• TASK DESCRIPTION: Reproduce exactly, with no pictures, each line from the opening of the material down through the line containing "con el objetivo de mejorar la".
::: RECORDS FOR THE EXERCISE
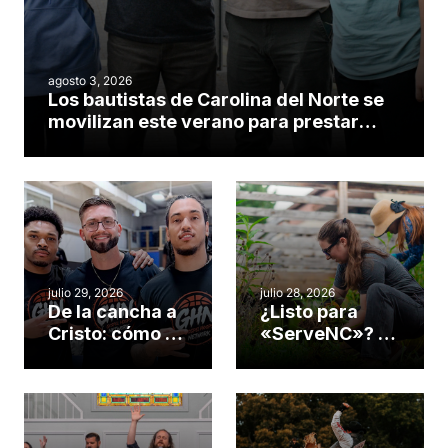
agosto 3, 2026
Los bautistas de Carolina del Norte se
movilizan este verano para prestar
servicio en todo el continente
americano
julio 29, 2026
julio 28, 2026
De la cancha a
¿Listo para
Cristo: cómo el
«ServeNC»? 4
gimnasio de
formas de
una iglesia de
potenciar la
Cary se
obra de Dios
convirtió en un
durante la
insólito campo
Semana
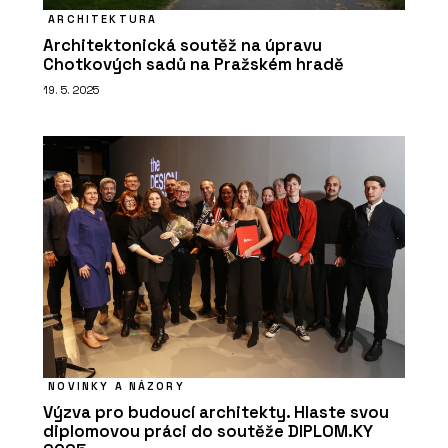
PRODUKTY
ARCHITEKTURA
Série keramických dlaždic MIXTONE -
RAKO
Architektonická soutěž na úpravu
Chotkových sadů na Pražském hradě
19. 5. 2025
PRODUKTY
Série dlaždic RAVE - RAKO
NOVINKY A NÁZORY
Výzva pro budoucí architekty. Hlaste svou
diplomovou práci do soutěže DIPLOM.KY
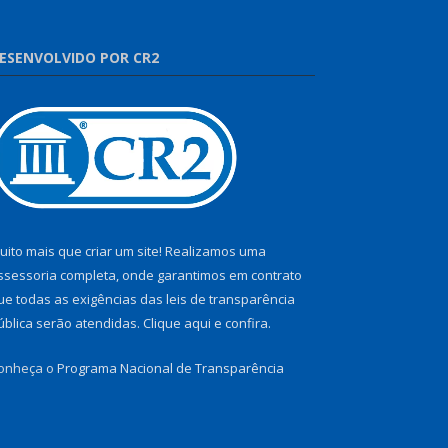
ESENVOLVIDO POR CR2
uito mais que criar um site! Realizamos uma
ssessoria completa, onde garantimos em contrato
ue todas as exigências das leis de transparência
ública serão atendidas. Clique aqui e confira.
onheça o
Programa Nacional de Transparência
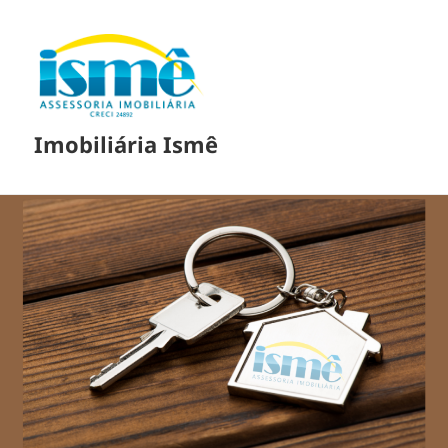
Imobiliária Ismê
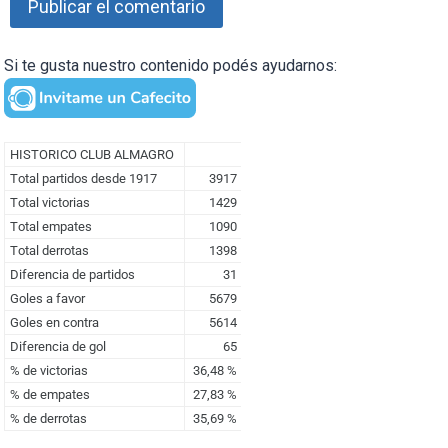
Si te gusta nuestro contenido podés ayudarnos:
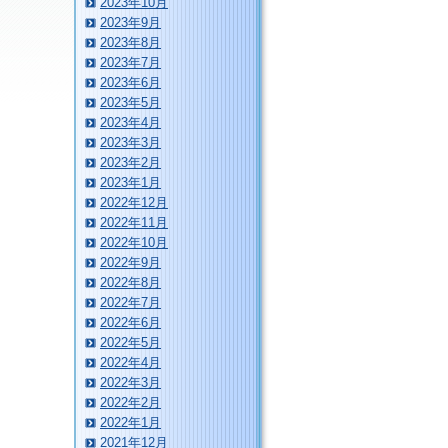
2023年10月
2023年9月
2023年8月
2023年7月
2023年6月
2023年5月
2023年4月
2023年3月
2023年2月
2023年1月
2022年12月
2022年11月
2022年10月
2022年9月
2022年8月
2022年7月
2022年6月
2022年5月
2022年4月
2022年3月
2022年2月
2022年1月
2021年12月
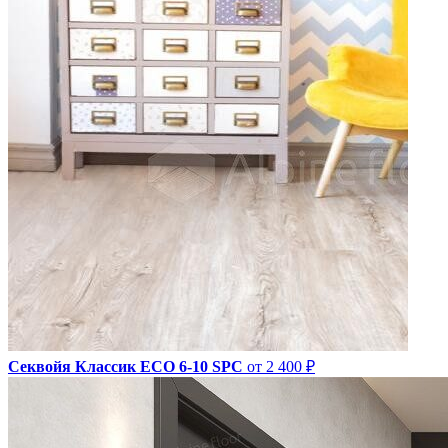
Секвойя Классик ЕСО 6-10 SPC
от 2 400 ₽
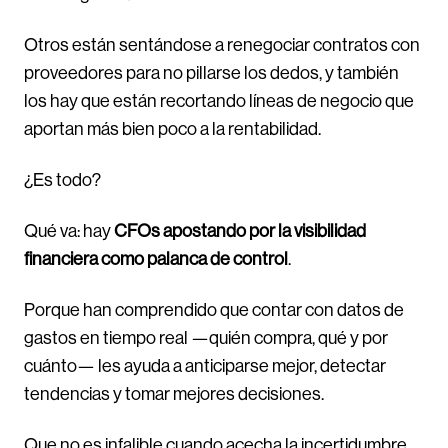
Otros están sentándose a renegociar contratos con
proveedores para no pillarse los dedos, y también
los hay que están recortando líneas de negocio que
aportan más bien poco a la rentabilidad.
¿Es todo?
Qué va: hay
CFOs apostando por la visibilidad
financiera como palanca de control
.
Porque han comprendido que contar con datos de
gastos en tiempo real —quién compra, qué y por
cuánto— les ayuda a anticiparse mejor, detectar
tendencias y tomar mejores decisiones.
Que no es infalible cuando acecha la incertidumbre,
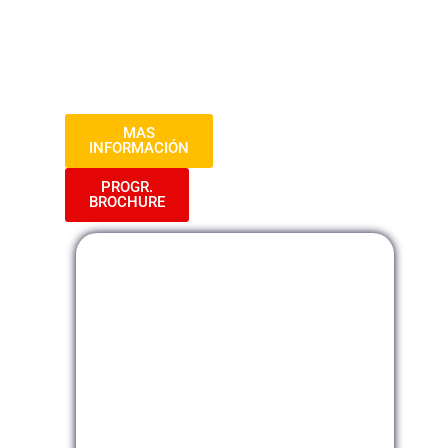
con el objetivo de mejorar la
transparencia, la rendición de cuentas y la
eficiencia en la gestión financiera del
sector público.»
MAS
INFORMACIÓN
PROGR.
BROCHURE
Modalidad Presencial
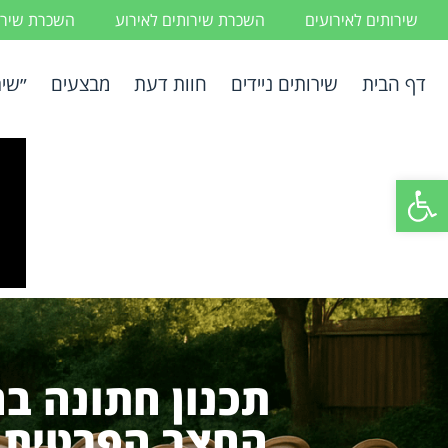
שירותים לאירועים
השכרת שירותים לאירוע
השכרת שירות
דף הבית
שירותים ניידים
חוות דעת
מבצעים
״שיר
פתח סרגל נגישות
תכנון חתונה ב
החצר הפרטית ל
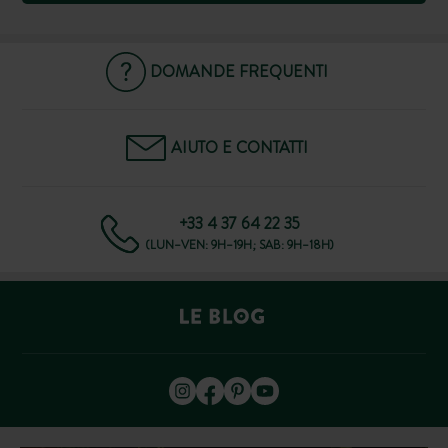
DOMANDE FREQUENTI
AIUTO E CONTATTI
+33 4 37 64 22 35
(LUN–VEN: 9H–19H; SAB: 9H–18H)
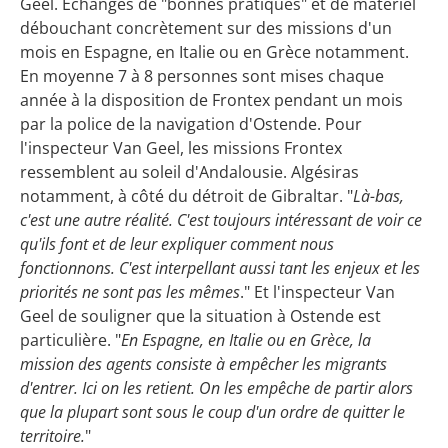
Geel. Échanges de "bonnes pratiques" et de matériel
débouchant concrètement sur des missions d'un
mois en Espagne, en Italie ou en Grèce notamment.
En moyenne 7 à 8 personnes sont mises chaque
année à la disposition de Frontex pendant un mois
par la police de la navigation d'Ostende. Pour
l'inspecteur Van Geel, les missions Frontex
ressemblent au soleil d'Andalousie. Algésiras
notamment, à côté du détroit de Gibraltar. "
Là-bas,
c'est une autre réalité. C'est toujours intéressant de voir ce
qu'ils font et de leur expliquer comment nous
fonctionnons. C'est interpellant aussi tant les enjeux et les
priorités ne sont pas les mêmes
." Et l'inspecteur Van
Geel de souligner que la situation à Ostende est
particulière. "
En Espagne, en Italie ou en Grèce, la
mission des agents consiste à empêcher les migrants
d'entrer. Ici on les retient. On les empêche de partir alors
que la plupart sont sous le coup d'un ordre de quitter le
territoire.
"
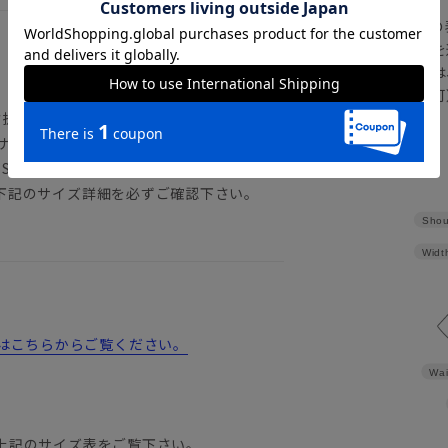
の
注文画面でお急ぎ発送を
さらにメルマガ会員様は
正商品の場合は対応不可
背抜き仕立て／本切羽／サイドベンツ
詳しくはこちら
サイドゴム／膝まで裏地
-S）
下記のサイズ詳細を必ずご確認下さい。
Shou
Widt
）の詳細はこちらからご覧ください。
Wai
上記のサイズ表をご覧下さい。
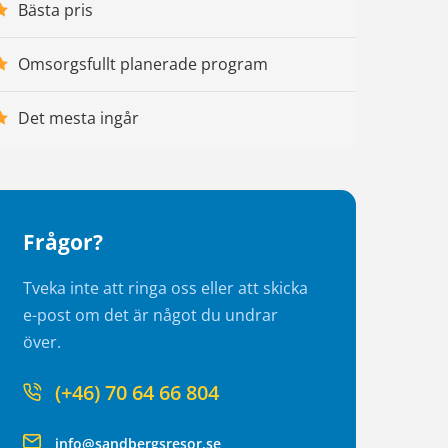
Bästa pris
Omsorgsfullt planerade program
Det mesta ingår
Frågor?
Tveka inte att ringa oss eller att skicka
e-post om det är något du undrar
över.
(+46) 70 64 66 804
info@sandbergsresor.se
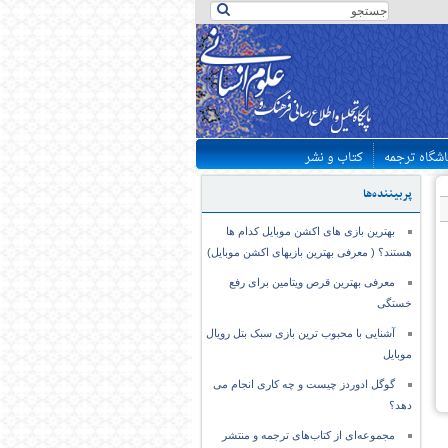
اشگاه ترجمه
کتاب و نشر
پربیننده‌ها
بهترین بازی های اکشن موبایل کدام ها
هستند؟ ( معرفی بهترین بازیهای اکشن موبایل)
معرفی بهترین قرص ویتامین برای رفع
خستگی
آشنایی با محبوب ترین بازی سبک بتل رویال
موبایل
گوگل ادوردز چیست و چه کاری انجام می
دهد؟
مجموعه‌ای از کتاب‌های ترجمه و منتشر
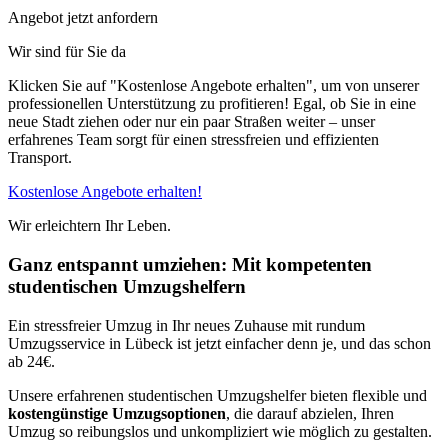
Angebot jetzt anfordern
Wir sind für Sie da
Klicken Sie auf "Kostenlose Angebote erhalten", um von unserer
professionellen Unterstützung zu profitieren! Egal, ob Sie in eine
neue Stadt ziehen oder nur ein paar Straßen weiter – unser
erfahrenes Team sorgt für einen stressfreien und effizienten
Transport.
Kostenlose Angebote erhalten!
Wir erleichtern Ihr Leben.
Ganz entspannt umziehen: Mit kompetenten
studentischen Umzugshelfern
Ein stressfreier Umzug in Ihr neues Zuhause mit rundum
Umzugsservice in Lübeck ist jetzt einfacher denn je, und das schon
ab 24€.
Unsere erfahrenen studentischen Umzugshelfer bieten flexible und
kostengünstige Umzugsoptionen
, die darauf abzielen, Ihren
Umzug so reibungslos und unkompliziert wie möglich zu gestalten.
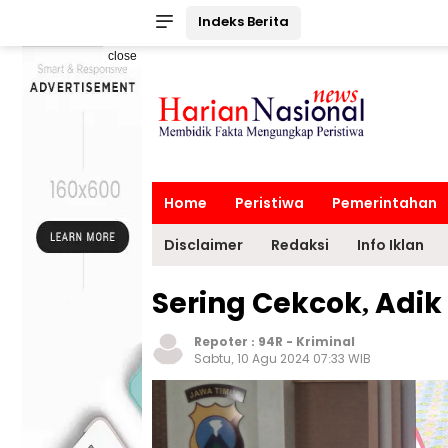
Indeks Berita
close
Home
Peristiwa
Pemerintahan
Disclaimer
Redaksi
Info Iklan
Sering Cekcok, Adi
Repoter :
94R
-
Kriminal
Sabtu, 10 Agu 2024 07:33 WIB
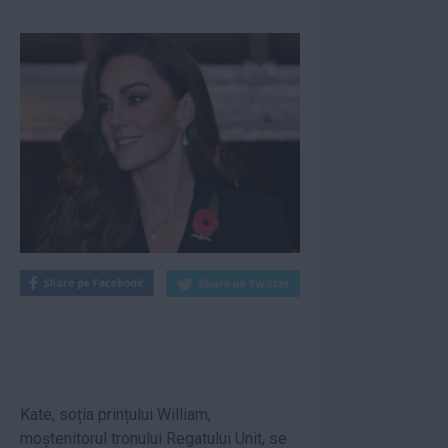
Kate, soția prințului William,
moștenitorul tronului Regatului Unit, se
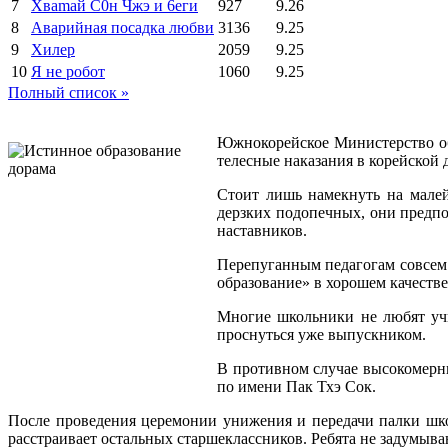
7
Xваmай С0н Чжэ и 6еги
927
9.26
8
Аварийная посадка любви
3136
9.25
9
Хилер
2059
9.25
10
Я не робот
1060
9.25
Полный список »
Южнокорейское Министерство об
телесные наказания в корейской 
Стоит лишь намекнуть на малей
дерзких подопечных, они предп
наставников.
Перепуганным педагогам совсем 
образование» в хорошем качеств
Многие школьники не любят учи
проснуться уже выпускником.
В противном случае высокомерны
по имени Пак Тхэ Cок.
После проведения церемонии унижения и передачи палки шко
расстраивает остальных старшеклассников. Ребята не задумыва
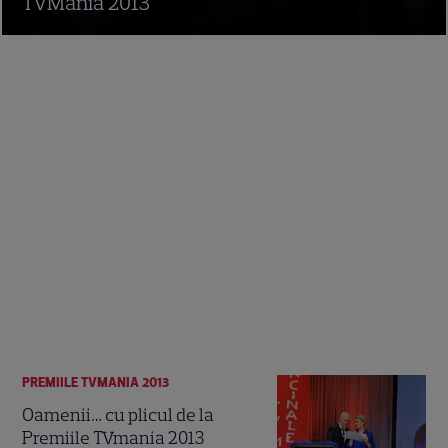
TVMania 2013
PREMIILE TVMANIA 2013
Oamenii… cu plicul de la
Premiile TVmania 2013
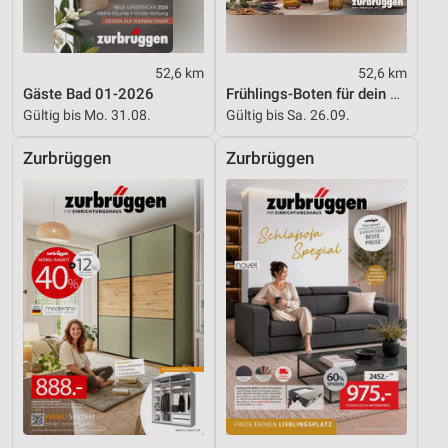
52,6 km
52,6 km
Gäste Bad 01-2026
Frühlings-Boten für dein Zuhause
Gültig bis Mo. 31.08.
Gültig bis Sa. 26.09.
Zurbrüggen
Zurbrüggen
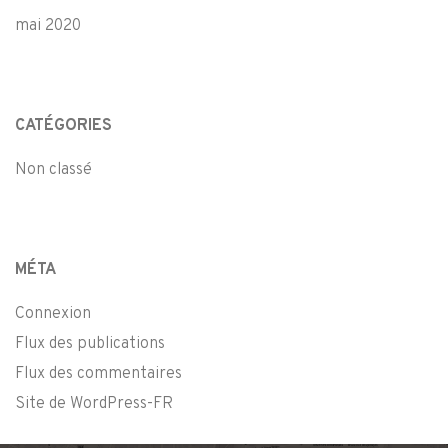
mai 2020
CATÉGORIES
Non classé
MÉTA
Connexion
Flux des publications
Flux des commentaires
Site de WordPress-FR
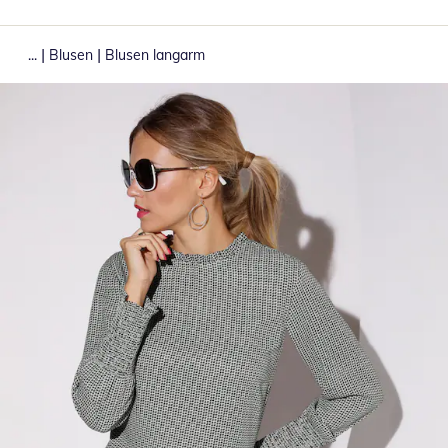
|
|
...
Blusen
Blusen langarm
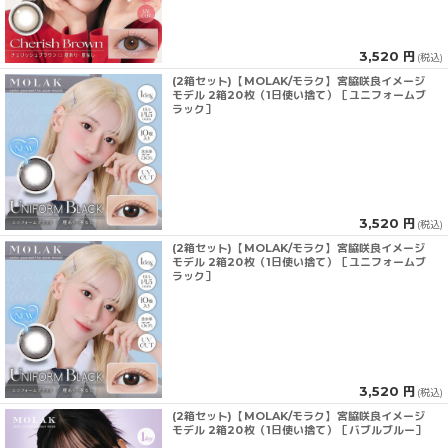
3,520 円
(税込)
(2箱セット)【MOLAK/モラク】宮脇咲良イメージ
モデル 2箱20枚（1日使い捨て）［ユニフォームブ
ラック］
3,520 円
(税込)
(2箱セット)【MOLAK/モラク】宮脇咲良イメージ
モデル 2箱20枚（1日使い捨て）［ユニフォームブ
ラック］
3,520 円
(税込)
(2箱セット)【MOLAK/モラク】宮脇咲良イメージ
モデル 2箱20枚（1日使い捨て）［バブルブルー］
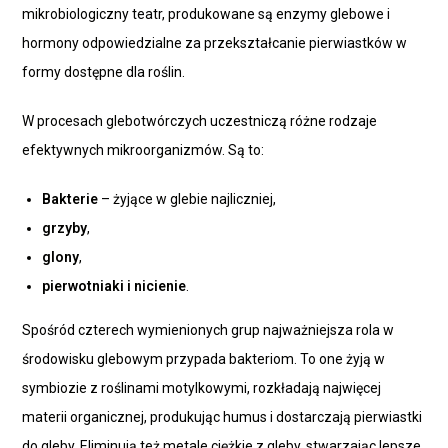
mikrobiologiczny teatr, produkowane są enzymy glebowe i
hormony odpowiedzialne za przekształcanie pierwiastków w
formy dostępne dla roślin.
W procesach glebotwórczych uczestniczą różne rodzaje
efektywnych mikroorganizmów. Są to:
Bakterie
– żyjące w glebie najliczniej,
grzyby
,
glony
,
pierwotniaki i nicienie
.
Spośród czterech wymienionych grup najważniejsza rola w
środowisku glebowym przypada bakteriom. To one żyją w
symbiozie z roślinami motylkowymi, rozkładają najwięcej
materii organicznej, produkując humus i dostarczają pierwiastki
do gleby. Eliminują też metale ciężkie z gleby, stwarzając lepsze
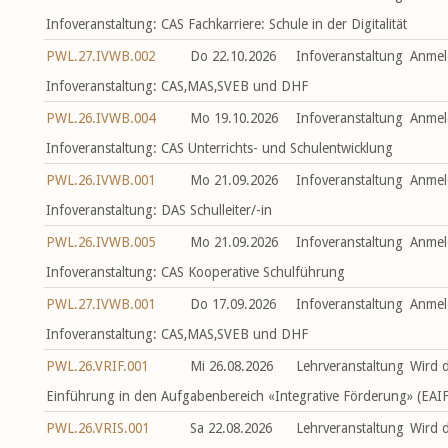
Infoveranstaltung: CAS Fachkarriere: Schule in der Digitalität
PWL.27.IVWB.002
Do 22.10.2026
Infoveranstaltung
Anmel
Infoveranstaltung: CAS,MAS,SVEB und DHF
PWL.26.IVWB.004
Mo 19.10.2026
Infoveranstaltung
Anmel
Infoveranstaltung: CAS Unterrichts- und Schulentwicklung
PWL.26.IVWB.001
Mo 21.09.2026
Infoveranstaltung
Anmel
Infoveranstaltung: DAS Schulleiter/-in
PWL.26.IVWB.005
Mo 21.09.2026
Infoveranstaltung
Anmel
Infoveranstaltung: CAS Kooperative Schulführung
PWL.27.IVWB.001
Do 17.09.2026
Infoveranstaltung
Anmel
Infoveranstaltung: CAS,MAS,SVEB und DHF
PWL.26.VRIF.001
Mi 26.08.2026
Lehrveranstaltung
Wird 
Einführung in den Aufgabenbereich «Integrative Förderung» (EAIF
PWL.26.VRIS.001
Sa 22.08.2026
Lehrveranstaltung
Wird 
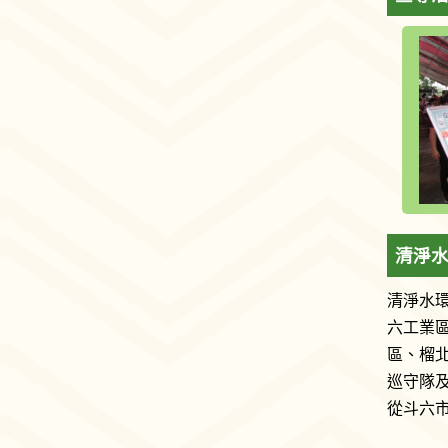
清淨水
清淨水環
六工業
區、榴
巡守隊及
從斗六市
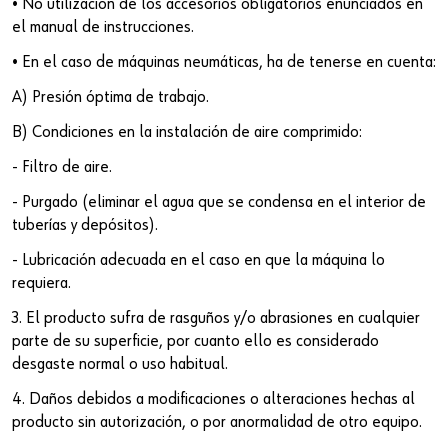
• No utilización de los accesorios obligatorios enunciados en
el manual de instrucciones.
• En el caso de máquinas neumáticas, ha de tenerse en cuenta:
A) Presión óptima de trabajo.
B) Condiciones en la instalación de aire comprimido:
- Filtro de aire.
- Purgado (eliminar el agua que se condensa en el interior de
tuberías y depósitos).
- Lubricación adecuada en el caso en que la máquina lo
requiera.
3. El producto sufra de rasguños y/o abrasiones en cualquier
parte de su superficie, por cuanto ello es considerado
desgaste normal o uso habitual.
4. Daños debidos a modificaciones o alteraciones hechas al
producto sin autorización, o por anormalidad de otro equipo.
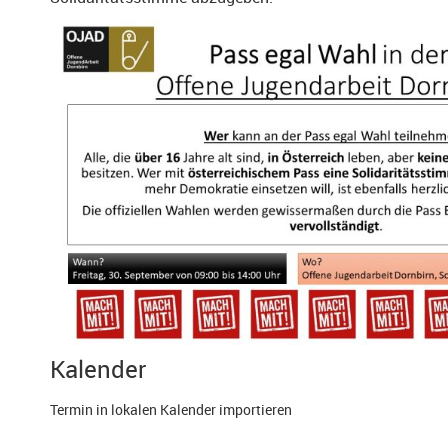
Kalender
Termin in lokalen Kalender importieren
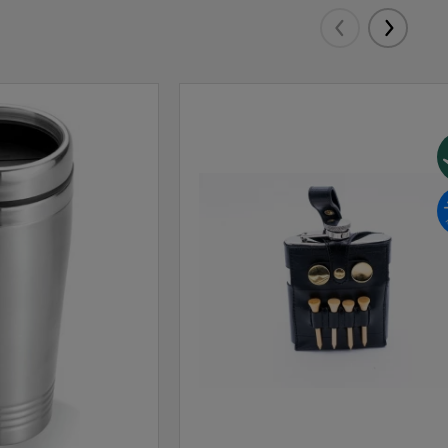
Eelmised
Järgmis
::::::
• RESPONSE AREA:
agosto 3, 2026
Los bautistas de Carolina del Norte se
movilizan este verano para prestar
servicio en todo el continente
americano
julio 29, 2026
julio 28, 2026
De la cancha a
¿Listo para
Cristo: cómo el
«ServeNC»? 4
gimnasio de
formas de
una iglesia de
potenciar la
Cary se
obra de Dios
convirtió en un
durante la
insólito campo
Semana
PRODUKTY
ARCHITEKTURA
Série keramických dlaždic MIXTONE -
RAKO
Architektonická soutěž na úpravu
Chotkových sadů na Pražském hradě
19. 5. 2025
PRODUKTY
Série dlaždic RAVE - RAKO
NOVINKY A NÁZORY
Výzva pro budoucí architekty. Hlaste svou
diplomovou práci do soutěže DIPLOM.KY
ESENVOLVIDO POR CR2
uito mais que criar um site! Realizamos uma
ssessoria completa, onde garantimos em contrato
ue todas as exigências das leis de transparência
ública serão atendidas. Clique aqui e confira.
onheça o
Programa Nacional de Transparência
Imobiliária Ismê
Si te gusta nuestro contenido podés ayudarnos:
2023年10月
2023年9月
2023年8月
2023年7月
2023年6月
2023年5月
2023年4月
2023年3月
2023年2月
2023年1月
2022年12月
2022年11月
2022年10月
2022年9月
2022年8月
2022年7月
2022年6月
2022年5月
2022年4月
2022年3月
2022年2月
2022年1月
2021年12月
Секвойя Классик ЕСО 6-10 SPC
от 2 400 ₽
Otros están sentándose a renegociar contratos con
proveedores para no pillarse los dedos, y también
los hay que están recortando líneas de negocio que
aportan más bien poco a la rentabilidad.
¿Es todo?
Qué va: hay
CFOs apostando por la visibilidad
financiera como palanca de control
.
Porque han comprendido que contar con datos de
gastos en tiempo real —quién compra, qué y por
cuánto— les ayuda a anticiparse mejor, detectar
tendencias y tomar mejores decisiones.
Que no es infalible cuando acecha la incertidumbre,
con el objetivo de mejorar la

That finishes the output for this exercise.